In tough new immigration rules due to be unveiled tomorrow, up to 100,000 students will be barred from Britain every year.
In the coalition governments bit to slash net migration from hundreds of thousands down to “tens of thousands,” only those wanting to study a degree will be handed a UK student visa.
There has been a rise in bogus colleges exploiting the system.
Better knowledge of the English language will have to be demonstrated and new rules will be much tougher on students bringing family members with them.
There has been a 40% rise in the number of bogus colleges and one in five people that came to Britain to study in 2004 were still in the UK.
The consultation will target tens of thousands of students that come to the UK every year to study below degree level.
130,000 students arrived from outside the EU in 2009 to study below degree level. The sum is almost half of the 280,000 given student visas.
Over 90,000 attended a private college to study GCSE’s and vocational qualifications.
The proposals tomorrow suggest restricting entry “only to those studying at degree level” with that exception of the top most reliable universities and colleges allowed to offer courses below degree level.
Under current student visa rules the applicant can only commence part-time employment for up to 20 hours per week, however Cabinet Ministers are in talks to reduce this.
Those students whose study is longer than six months can currently bring their dependents with them.

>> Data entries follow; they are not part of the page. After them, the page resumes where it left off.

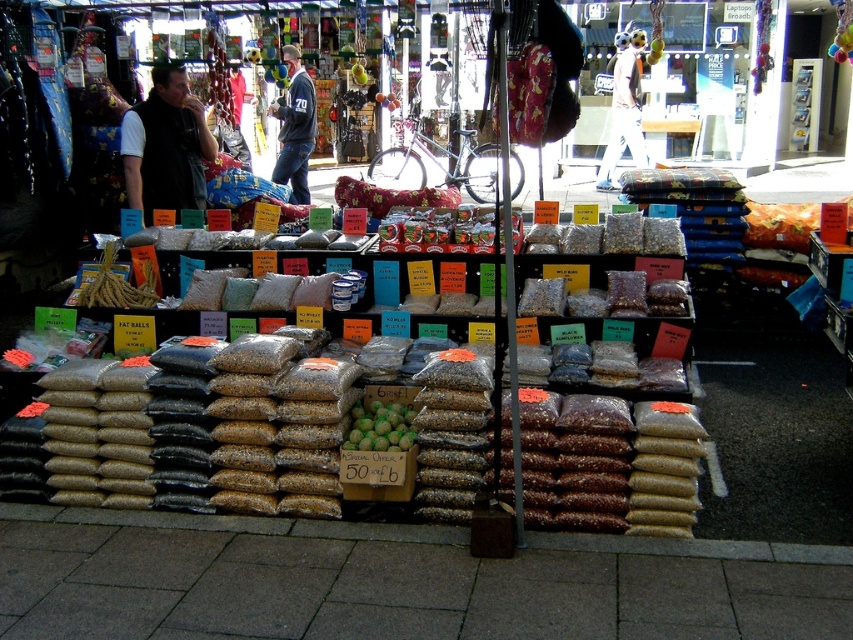 You are a customer at the market stall and want to place an order for both the black vest at left and the white plush teddy bear at upper center. If you have a limited space in your shopping bag, which item should you choose to carry first to save space?

The black vest at left occupies less space than the white plush teddy bear at upper center, so you should carry the black vest at left first to save space.

You are a customer at the market stall and want to buy both the black vest at left and the white plush teddy bear at upper center. If you have a bag that can only hold items up to 10 cm in thickness, which item should you check first to ensure it fits?

The black vest at left is thinner than the white plush teddy bear at upper center, so you should check the white plush teddy bear at upper center first since it is thicker and may exceed the bag limit. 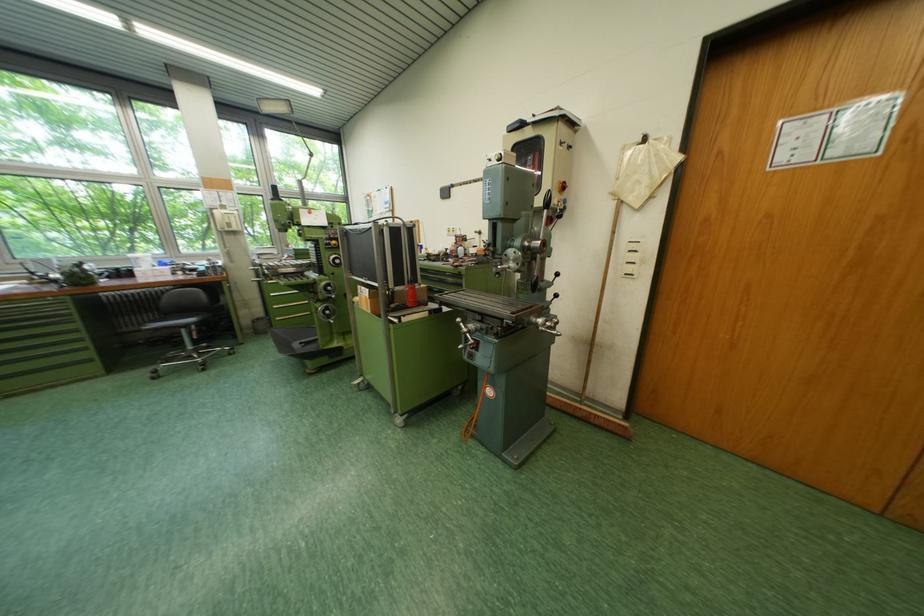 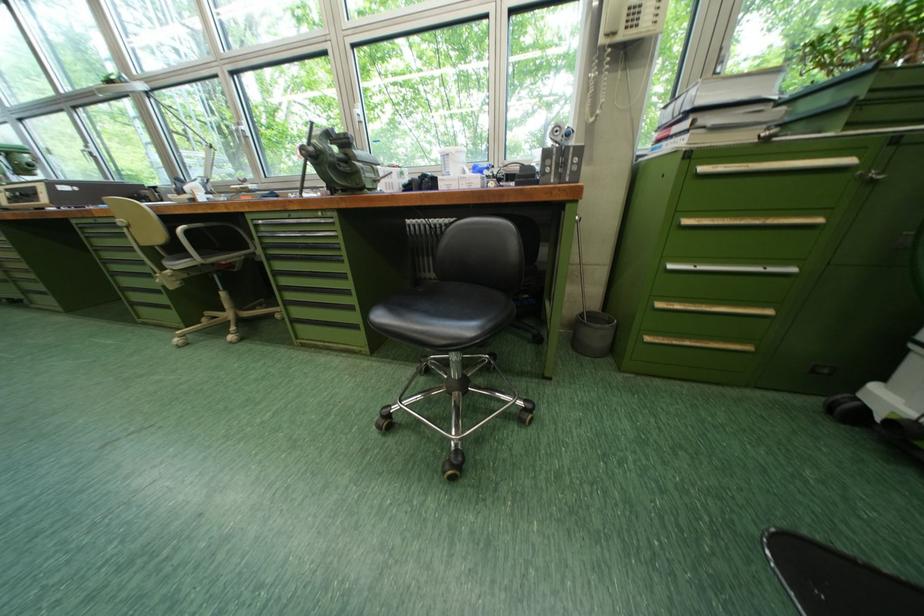 Where in the second image is the point corresponding to the point at 287,321 from the first image?

(659, 341) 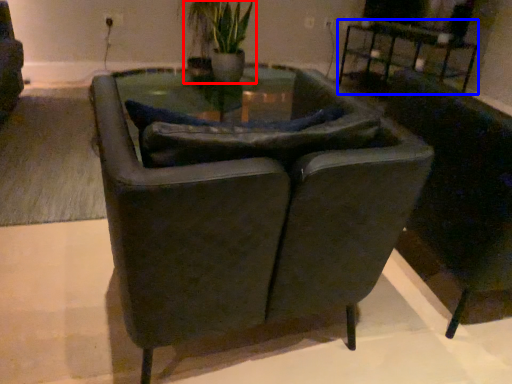 Question: Among these objects, which one is farthest to the camera, houseplant (highlighted by a red box) or table (highlighted by a blue box)?

Choices:
 (A) houseplant
 (B) table

Answer: (A)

Further restrictions as to when they can bring dependents with them will also be put in place.
The number of students coming to Britain from outside the EU is estimated to be cut to around 87,000 a year if ministers are to meet their pledge to cut overall immigration.
A Whitehall source said yesterday: “We cannot reduce net migration significantly without tackling abuse of the student visa route.
“We need to consider a number of ways of ensuring that students coming to the UK are genuinely coming as students and to institutions properly offering an education and providing a qualification.
“By introducing a system that is more selective and more robust, the Government is aiming to stamp out abuse while continuing to attract the top students to our top universities.”